According to a federal criminal complaint unsealed Tuesday, Tawhedi and unnamed co-conspirators — including a juvenile who is Tawhedi’s brother-in-law — were followers of ISIS and took steps to carry out their attack in the U.S., including by trying to sell their family home, relocate their families abroad and purchase firearms and ammunition.
“Their ultimate aim was to stage a violent attack in the United States in the name of and on behalf of ISIS,” prosecutors wrote.
Twenty-seven-year-old Tawhedi traveled to the U.S. on a Special Immigrant Visa in September 2021, days after the U.S. withdrew from Afghanistan, and the criminal complaint said he is “currently on parole status pending adjudication of his immigration proceedings.”
The U.S. offers Special Immigrant Visas to individuals who worked with the U.S. armed forces or under chief of mission authority as a translator or interpreter in either Iraq or Afghanistan, according to the State Department.
Electronic records accessed by the FBI showed Tawhedi allegedly viewed ISIS propaganda and contributed about $540 in cryptocurrency to a charity in Syria “which fronts for and funnels money to ISIS.”
Federal investigators allege Tawhedi searched for access to surveillance and security cameras in Washington, D.C., and checked webcams showing the White House and Washington Monument in late July.
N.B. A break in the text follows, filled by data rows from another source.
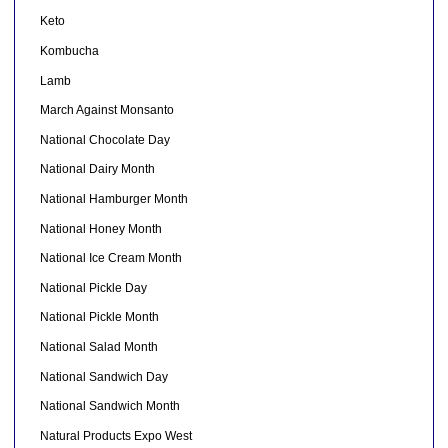
Keto
Kombucha
Lamb
March Against Monsanto
National Chocolate Day
National Dairy Month
National Hamburger Month
National Honey Month
National Ice Cream Month
National Pickle Day
National Pickle Month
National Salad Month
National Sandwich Day
National Sandwich Month
Natural Products Expo West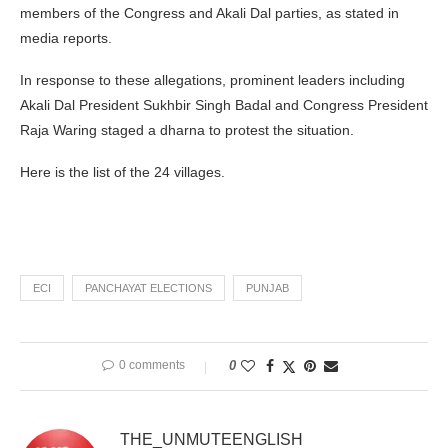
members of the Congress and Akali Dal parties, as stated in
media reports.
In response to these allegations, prominent leaders including
Akali Dal President Sukhbir Singh Badal and Congress President
Raja Waring staged a dharna to protest the situation.
Here is the list of the 24 villages.
ECI
PANCHAYAT ELECTIONS
PUNJAB
0 comments
0
THE_UNMUTEENGLISH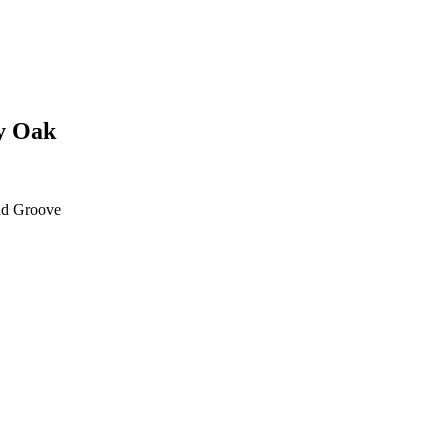
y Oak
d Groove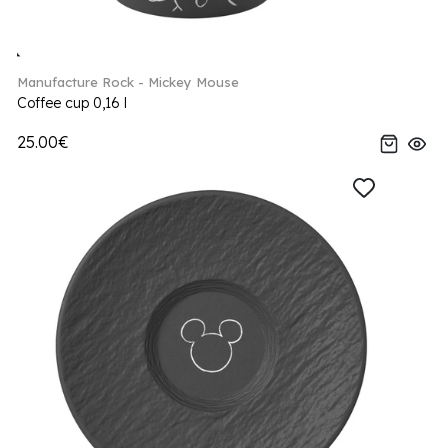
Manufacture Rock - Mickey Mouse
Coffee cup 0,16 l
25.00€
They also believe Tawhedi was seeking out places in which gun laws were more lax.
Federal investigators said they sent a confidential human source and later an undercover FBI agent to secretly interact with the men as they sought to sell their home and other possessions on Facebook and purchase weapons.
In a Sept. 21 message to a person allegedly associated with terrorist activity, Tawhedi said he had purchased two kalashnikov rifles and ordered 500 bullets.
“What do you think, brother? Is it enough or should we increase it,” the Telegram message said.
In subsequent messages, Tawhedi said his father-in-law’s house had sold for $185,000, and they would receive the funds by Oct. 15. He also asked for help in resettling his family, which included his mother-in-law, wife, their young daughter and five of his wife’s siblings, in Afghanistan. Tawhedi purchased one-way plane tickets for the family to travel to Kabul on Oct. 17.
“After that we will begin our duty, God willing, with the help of God, we will get ready for the election day,” Tawhedi wrote.